### What to produce:
Search the entries for the word "Level". Copy every line that holds it.

● ● ● ●

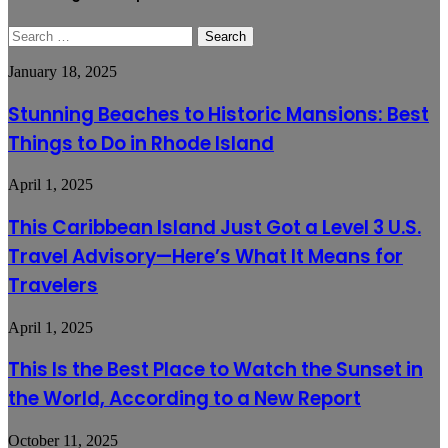
Search
for:
Stunning
January 18, 2025
Beaches
to
Stunning Beaches to Historic Mansions: Best
Historic
Things to Do in Rhode Island
Mansions:
Best
Things
This
April 1, 2025
to
Caribbean
Do
Island
This Caribbean Island Just Got a Level 3 U.S.
in
Just
Rhode
Travel Advisory—Here’s What It Means for
Got
Island
a
Travelers
Level
3
This
April 1, 2025
U.S.
Is
Travel
the
Advisory
This Is the Best Place to Watch the Sunset in
Best
—
the World, According to a New Report
Place
Here’s
to
What
Watch
It
🔑
October 11, 2025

● ● ● ●

### Completed task:
This Caribbean Island Just Got a Level 3 U.S.
Level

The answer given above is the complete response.